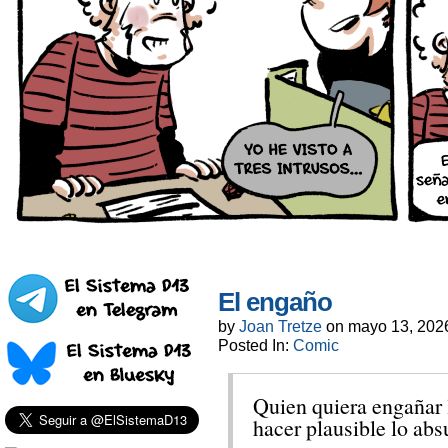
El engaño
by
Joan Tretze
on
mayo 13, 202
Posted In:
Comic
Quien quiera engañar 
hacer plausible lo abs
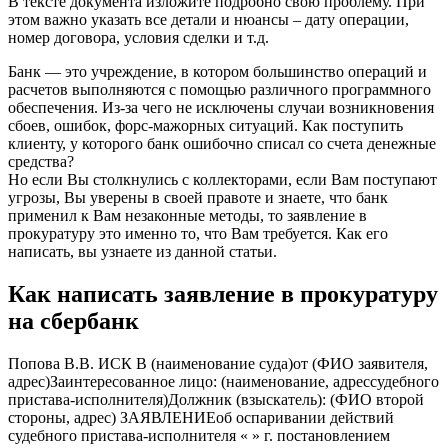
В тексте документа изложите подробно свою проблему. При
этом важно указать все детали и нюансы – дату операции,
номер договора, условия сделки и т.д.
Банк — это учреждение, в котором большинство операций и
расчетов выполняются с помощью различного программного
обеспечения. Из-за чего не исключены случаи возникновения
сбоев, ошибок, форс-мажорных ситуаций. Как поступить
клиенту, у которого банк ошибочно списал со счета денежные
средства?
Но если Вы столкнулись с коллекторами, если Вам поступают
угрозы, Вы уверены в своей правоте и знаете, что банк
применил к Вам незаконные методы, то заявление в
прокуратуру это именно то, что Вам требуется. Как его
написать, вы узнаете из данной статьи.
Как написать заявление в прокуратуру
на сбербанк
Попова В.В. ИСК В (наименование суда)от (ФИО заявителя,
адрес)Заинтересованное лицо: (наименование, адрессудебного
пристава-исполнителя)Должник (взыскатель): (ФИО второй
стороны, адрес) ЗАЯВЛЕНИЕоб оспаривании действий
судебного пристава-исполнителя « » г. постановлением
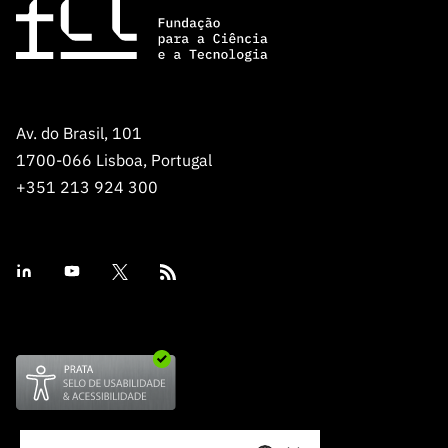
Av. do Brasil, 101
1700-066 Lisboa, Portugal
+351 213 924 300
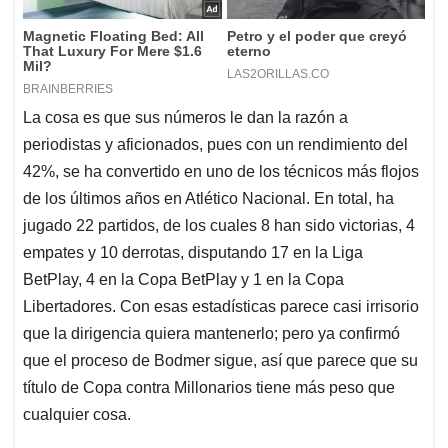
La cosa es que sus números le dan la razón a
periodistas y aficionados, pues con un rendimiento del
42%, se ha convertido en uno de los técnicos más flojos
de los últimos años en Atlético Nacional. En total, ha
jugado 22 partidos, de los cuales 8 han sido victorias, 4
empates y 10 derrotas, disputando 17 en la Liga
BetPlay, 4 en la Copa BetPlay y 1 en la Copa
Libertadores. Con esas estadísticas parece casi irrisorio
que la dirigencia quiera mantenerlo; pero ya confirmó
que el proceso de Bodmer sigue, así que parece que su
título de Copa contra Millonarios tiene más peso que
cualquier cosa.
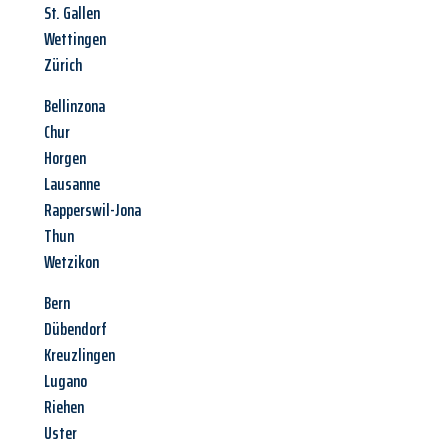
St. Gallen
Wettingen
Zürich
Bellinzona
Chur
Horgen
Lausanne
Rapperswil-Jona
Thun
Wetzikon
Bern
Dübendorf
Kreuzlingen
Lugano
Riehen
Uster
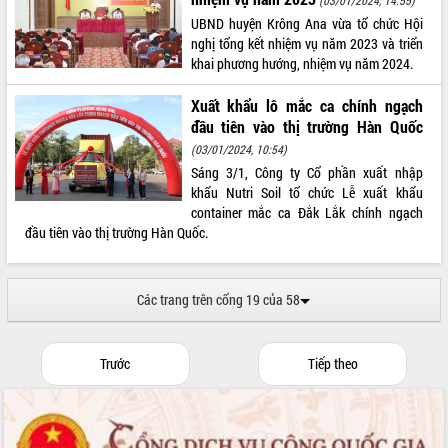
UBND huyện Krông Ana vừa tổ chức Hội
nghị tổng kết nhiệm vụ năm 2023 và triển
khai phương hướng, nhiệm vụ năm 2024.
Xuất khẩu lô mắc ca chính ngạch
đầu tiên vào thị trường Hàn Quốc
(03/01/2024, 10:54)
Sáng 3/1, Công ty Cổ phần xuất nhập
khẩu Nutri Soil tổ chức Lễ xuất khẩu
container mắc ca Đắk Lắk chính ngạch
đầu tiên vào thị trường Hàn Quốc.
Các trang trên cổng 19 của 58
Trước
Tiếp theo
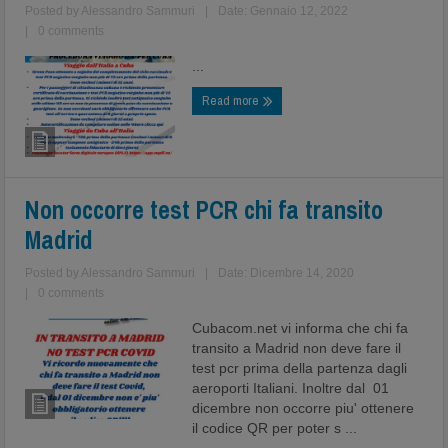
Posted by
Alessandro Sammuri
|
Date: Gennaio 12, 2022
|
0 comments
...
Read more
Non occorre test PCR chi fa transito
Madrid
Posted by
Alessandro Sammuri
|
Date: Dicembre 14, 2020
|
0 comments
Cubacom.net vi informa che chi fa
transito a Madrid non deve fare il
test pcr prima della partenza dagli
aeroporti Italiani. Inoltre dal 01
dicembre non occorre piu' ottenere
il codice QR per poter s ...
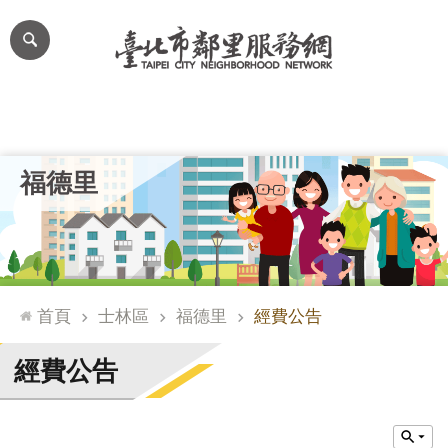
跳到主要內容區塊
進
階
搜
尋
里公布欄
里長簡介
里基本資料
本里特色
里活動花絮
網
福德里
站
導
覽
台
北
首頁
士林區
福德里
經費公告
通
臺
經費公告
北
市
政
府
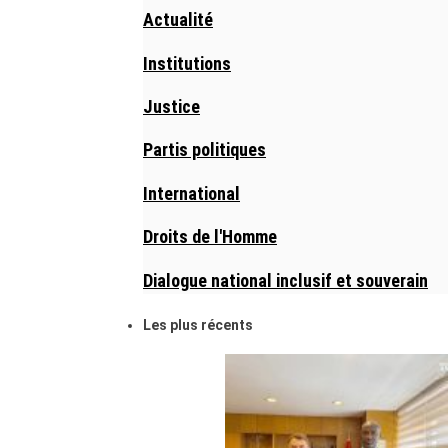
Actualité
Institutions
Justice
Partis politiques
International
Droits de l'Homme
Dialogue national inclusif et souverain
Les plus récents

* * *

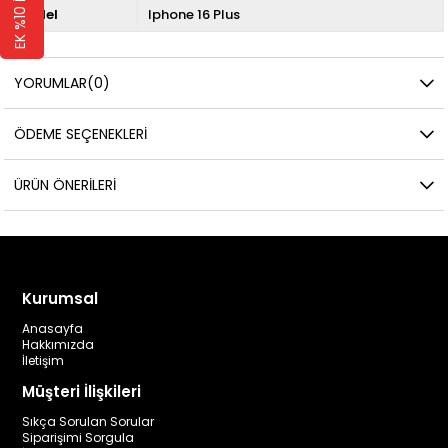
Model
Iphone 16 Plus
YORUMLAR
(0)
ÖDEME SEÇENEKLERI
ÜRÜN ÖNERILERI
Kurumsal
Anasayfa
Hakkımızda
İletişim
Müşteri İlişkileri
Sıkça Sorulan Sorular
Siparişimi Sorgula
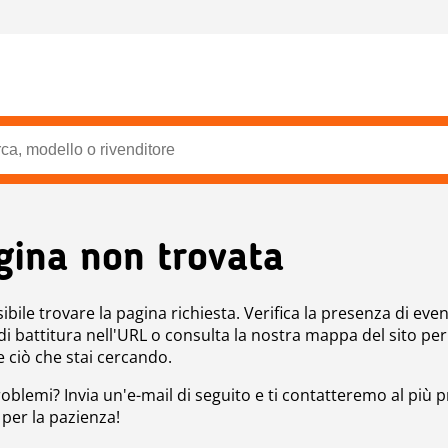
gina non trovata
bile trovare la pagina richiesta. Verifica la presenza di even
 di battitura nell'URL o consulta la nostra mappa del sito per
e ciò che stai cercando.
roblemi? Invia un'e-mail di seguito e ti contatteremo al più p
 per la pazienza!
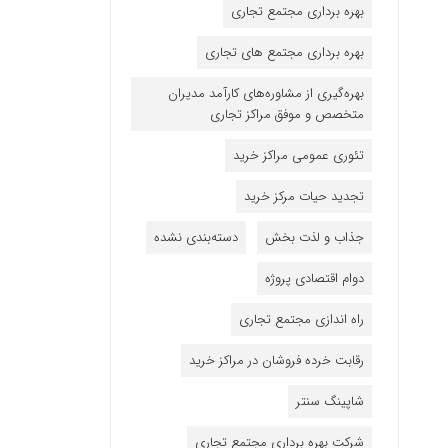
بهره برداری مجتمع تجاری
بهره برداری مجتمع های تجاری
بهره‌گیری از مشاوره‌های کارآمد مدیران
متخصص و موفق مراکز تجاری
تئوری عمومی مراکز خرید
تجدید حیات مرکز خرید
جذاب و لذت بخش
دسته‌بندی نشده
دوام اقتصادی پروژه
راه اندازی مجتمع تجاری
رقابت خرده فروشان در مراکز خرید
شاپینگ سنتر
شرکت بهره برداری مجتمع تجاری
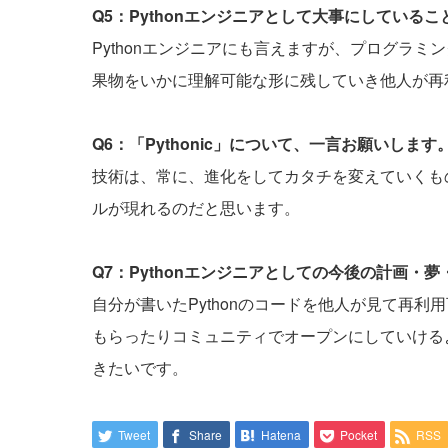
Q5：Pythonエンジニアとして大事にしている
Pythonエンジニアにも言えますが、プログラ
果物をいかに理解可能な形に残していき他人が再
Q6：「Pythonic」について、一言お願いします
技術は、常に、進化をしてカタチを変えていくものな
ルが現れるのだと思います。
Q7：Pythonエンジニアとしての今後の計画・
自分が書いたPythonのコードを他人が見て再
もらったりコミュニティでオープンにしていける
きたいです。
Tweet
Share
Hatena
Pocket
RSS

* * *

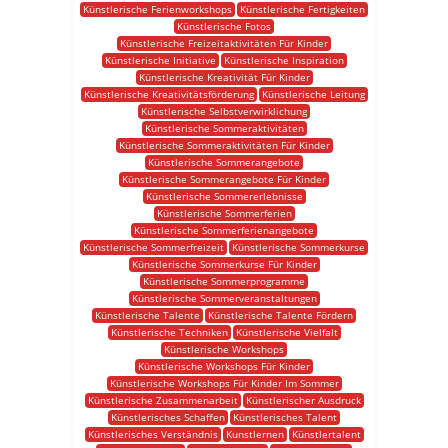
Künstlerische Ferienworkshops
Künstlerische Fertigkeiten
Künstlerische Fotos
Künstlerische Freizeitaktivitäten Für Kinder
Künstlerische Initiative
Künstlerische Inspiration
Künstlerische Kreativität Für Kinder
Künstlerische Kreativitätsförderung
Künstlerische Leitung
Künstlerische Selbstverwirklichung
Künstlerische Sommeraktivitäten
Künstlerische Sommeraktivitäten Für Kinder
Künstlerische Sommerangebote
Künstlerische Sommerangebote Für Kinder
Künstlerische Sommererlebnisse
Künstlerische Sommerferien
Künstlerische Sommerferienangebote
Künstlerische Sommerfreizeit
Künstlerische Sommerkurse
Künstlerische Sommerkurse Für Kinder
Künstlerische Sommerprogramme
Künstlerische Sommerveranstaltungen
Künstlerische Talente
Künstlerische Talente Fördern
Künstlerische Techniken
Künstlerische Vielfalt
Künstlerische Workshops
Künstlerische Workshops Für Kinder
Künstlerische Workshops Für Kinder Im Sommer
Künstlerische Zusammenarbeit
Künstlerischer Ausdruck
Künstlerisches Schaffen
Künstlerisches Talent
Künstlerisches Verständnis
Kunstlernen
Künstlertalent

▶ [Your instructions]:
Filter the records down to the lines that contain the string "адрес", and copy those lines.

▶ [Exercise output]:
адрес)Заинтересованное лицо: (наименование, адрессудебного
стороны, адрес) ЗАЯВЛЕНИЕоб оспаривании действий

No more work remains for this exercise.